Euclidean's algorithm, also known as tossional division, is mainly used to calculate the greatest common divisor of two integers a and b.
To put it simply, the principle of the algorithm: the greatest common divisor of two integers is equal to the small one and the large divided by the larger remainder of the greatest common divisor.
即: gcd(a,b)=gcd(b,a mod b) 。
Here's a simple example:
For example, find the greatest common divisor of 10 and 24:
a = gcd(10, 24):
1. The greatest common divisor of 10 and 24 is equal to the greatest common divisor of 10 and 4:
a = gcd(10, 24) = gcd(10, 4)
2. The greatest common divisor of 10 and 4 is equal to the greatest common divisor of 4 and 2, which is 2:
= gcd(4, 2) = 2
<h1 class="pgc-h-arrow-right" > extend Euclidean algorithm</h1>
Algorithm principle: if a and b are positive integers, there is an integer x, y such that gcd(a,b) = ax+by;
In layman's terms, gcd(a,b) can be expressed as a linear combination of integers a and b.
gcd(10, 24) = 2
2 = 10*(-7) + 24*3
The main applications are as follows:
1. Solve indefinite equations;
2. Solve the inverse of the module (multiplying inverse), with reference to the congruent equation, Euler's function, multiplying inverse, and the matrix defined on Zm
3. Solve the modular linear equation (linear congruence equation);
1). Solve the common residual equation ax ≡ b (mod m), x = ?
2). Solving the System of Homojunctive Equations Continue looking down at the Chinese residual theorem
< h1 class= "pgc-h-arrow-right" > The Chinese residual theorem</h1>
There is a question in the Sun Tzu Arithmetic: "Now there are things whose number is unknown, and two of the three numbers are left (divided by 3 for 2),
The remaining three of the five-five number (divided by 5 more than 3), the remaining two of the seven-seven number (divided by 7 more than 2), the question is geometric? ”

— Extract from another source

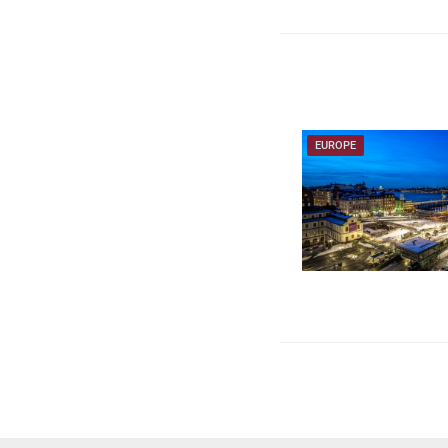
EUROPE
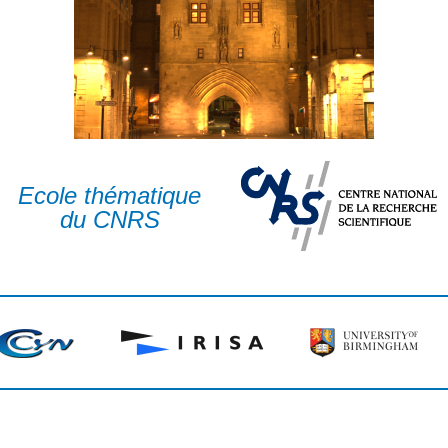
Ecole thématique
du CNRS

The Song Dynasty mathematician Qin Jiushao made a complete and systematic solution to the problem of "unknown numbers" in 1247 in the Nine Chapters of the Book of Numbers, Volume I and II, "Great Yan Class". The Ming Dynasty mathematician Cheng Dawei compiled the solution into an easy-to-catch "Sun Tzu Song Recipe":
Three people walking together seventy rare,
Fifty-one plum blossoms,
Seven sons reunion half moon,
Except for one hundred and five, we know.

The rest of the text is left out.